The Families and Workers Fund was started last year in the early days of the COVID-19 pandemic with the goal of helping ease the financial pain being suffered by low-wage workers—those who lost their jobs and those who had to continue working despite the risk to their health because they needed the money to survive.

“We know that before the pandemic, 40% of people in the United States did not earn enough money to afford the basics of rent, childcare, food. People were already in a very precarious position,” says Korberg.

“And then the layoffs hit hardest among people who were already at the bottom of the labor market. In 2020, nearly half of the lowest paid workers lost their jobs. Those jobs were people who worked in restaurants, people who worked in big box retail, people who worked in hospitality. The effects were really far- and wide-reaching, but they were clustered in people who were already earning the least, who are either in poverty wage jobs or just above it.”

FWF was created to get money into the hands of those who needed it quickly. Korberg—then a program officer at the Ford Foundation—co-founded it with Darren Walker, president of the Ford Foundation and Eric Braverman, CEO of Schmidt Futures, both of whom remain on as co-chairs of the Fund. That initial coalition grew in short order.

“It was really a sleeves rolled up group. We pooled about $10 million over the course of 2020, and rather than do cash transfers directly— which we didn’t think was the right role for us—we supported nearly 30 grassroots groups and worker networks that were already in long-term, authentic, trusting relationships with the hardest hit workers and families. And we supported them in doing cash transfer efforts.

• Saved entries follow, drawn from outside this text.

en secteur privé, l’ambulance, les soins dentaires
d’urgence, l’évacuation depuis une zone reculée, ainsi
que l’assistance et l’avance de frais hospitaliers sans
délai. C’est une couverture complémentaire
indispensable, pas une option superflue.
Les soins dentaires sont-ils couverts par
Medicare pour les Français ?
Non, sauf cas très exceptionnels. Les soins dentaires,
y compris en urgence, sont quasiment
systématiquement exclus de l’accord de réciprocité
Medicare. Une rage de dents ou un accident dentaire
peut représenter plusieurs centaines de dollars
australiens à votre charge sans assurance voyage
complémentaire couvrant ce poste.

“For some of them, they had already done work like this in the past, but for a lot, this was a new muscle that they were building and it was really exciting. There’s this really virtuous cycle of beyond just the payment. It’s also an opportunity to join up around advocacy, community building, and training opportunities.” And that’s what they’ve done.

Refocusing the Mission

Korberg says that while the Fund started as a rapid response to people in need, the organizers quickly realized that it was an unprecedented opportunity to build a more equitable economy, that is why is still exists, and that is why it has evolved. Rather than being a one-time $10 million emergency response fund, today it’s a $51 million coalition of about 20 diverse philanthropies with the twin goals of funding job pathways that enable economic security and mobility and repairing the unemployment benefits system.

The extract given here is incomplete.